“I see your true colours shining through. I see your true colours and that’s why I love you. So don’t be afraid to let them show, your true colours, true colours are beautiful, like a rainbow.”
Billy Steinberg & Tom Kelly
Have you ever feasted your eyes on the beauty of a Rainbow Eucalyptus tree? It is a tree of unique magnificence. As with all eucalyptus trees, this variety sheds its bark regularly, but the uniqueness of this species is in the multitude of colours left behind.
As the newly exposed bark slowly ages, it changes from bright green to a darker green, then bluish to purplish, and then pink-orange. Finally, the colour becomes a brownish maroon right before exfoliation occurs. Since this process is happening in different zones of the trunk and in different stages, simultaneously, the colours are varied and almost constantly changing. As a result, the tree will never have the same colour pattern twice, making it like a work of living art. (LariAnn Garner, Under the Rainbow)
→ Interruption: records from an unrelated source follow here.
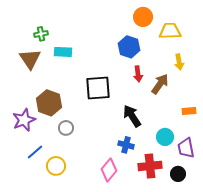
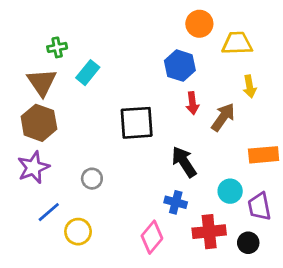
cyan rectangle: (63, 52) -> (88, 73), turned -54
brown hexagon: (49, 103) -> (39, 123), moved
orange rectangle: (189, 111) -> (264, 155), size x1.5

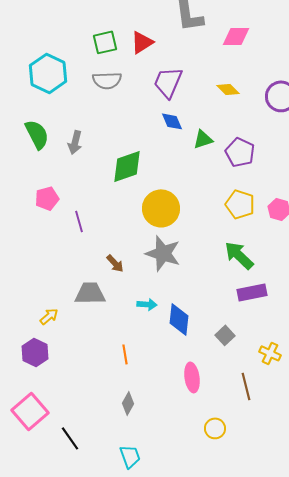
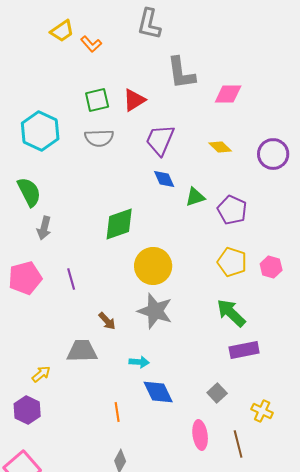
gray arrow: (75, 142) -> (44, 228), moved
pink pentagon: (47, 198) -> (25, 278), moved, size x1.4
blue diamond: (179, 319) -> (158, 392), moved, turned -32
pink ellipse: (192, 377) -> (200, 435), moved

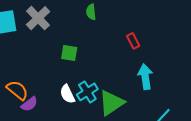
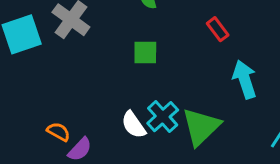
green square: (69, 53) -> (145, 52), moved
orange semicircle: (17, 90) -> (58, 132), size x0.7

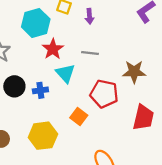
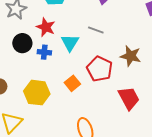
red star: (53, 49) -> (46, 27), moved, turned -30
red trapezoid: (143, 118) -> (129, 98), turned -55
In a culture saturated with entertainment, social media and advertising, it is easy to become intoxicated with the ‘beautiful things’ depicted on our screens. We compare our everyday lives to the images of beauty, success, wealth or fame, easily forgetting that often what we see is filtered, contrived or carefully controlled. As we try to live up to other people’s seemingly perfect lives, we can find ourselves dissatisfied and disillusioned. Our unique experiences can become overshadowed and we find that we have lost the clarity of our purpose along the way.
What if we could shift our gaze for just a moment and take a gentle, compassionate look at what is right in front of us? The colour and beauty of the lives around us are so much richer than the superficial images that constantly demand our attention.
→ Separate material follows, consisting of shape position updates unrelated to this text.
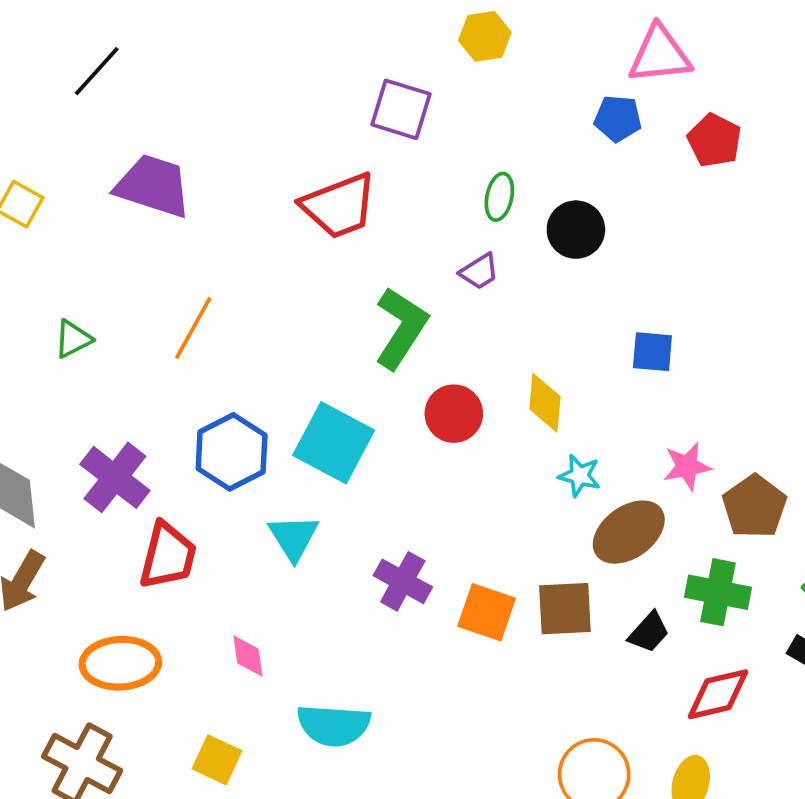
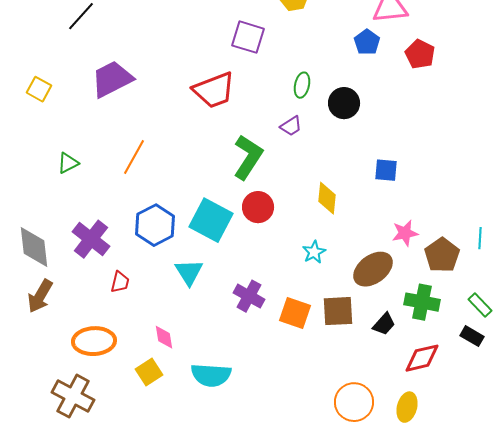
blue pentagon: (618, 118) -> (367, 42), turned 30
purple trapezoid: (153, 186) -> (112, 79), turned -45
red circle: (454, 414) -> (258, 207), moved
cyan star: (580, 476) -> (314, 252), moved, turned 30
red trapezoid: (168, 556) -> (120, 282), size x0.6
yellow square: (217, 760) -> (149, 372), moved, turned 32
Consider the Rainbow Eucalyptus.
The beauty of these trees is not superficial, or hastily attained. The magnificent beauty of their colourful trunks is in the layers of growth as they mature. The growth of the tree is affected by the conditions of the surrounding environment. Seasons come and go, both the battering of wind and rain and then the relief of the sun heralding new growth. Roots delve deep, searching out water and clambering for nutrients. Branches take on shape as they search out the light. The old layers shed regularly but cautiously, not afraid to make way for the new, but not leaving the tree vulnerable or overexposed. The new bark starts out raw and fresh and bright, but doesn’t remain as it is.
Just like a life well lived, the colours of the new bark mature into much deeper colours. No tree ever stays the same and no tree is the same as another. Each tree matures in its own way, uniquely beautiful, adding its distinctive pattern of colour to the forest of trees it sits alongside – each one “a work of living art”.
What if we looked at our own lives in the same way?
Take a moment to consider the uniqueness of your life. What are the experiences that have created your unique colours? What beauty do you bring to the world that isn’t found in an Instagram snap or a flashy holiday album?
What about the people around you? When was the last time you looked someone in the eye and asked them, “So what’s your story?” and really listened to who they are away from their Facebook feed.
What steps could you take to shift your gaze? You may be surprised at the colours you find.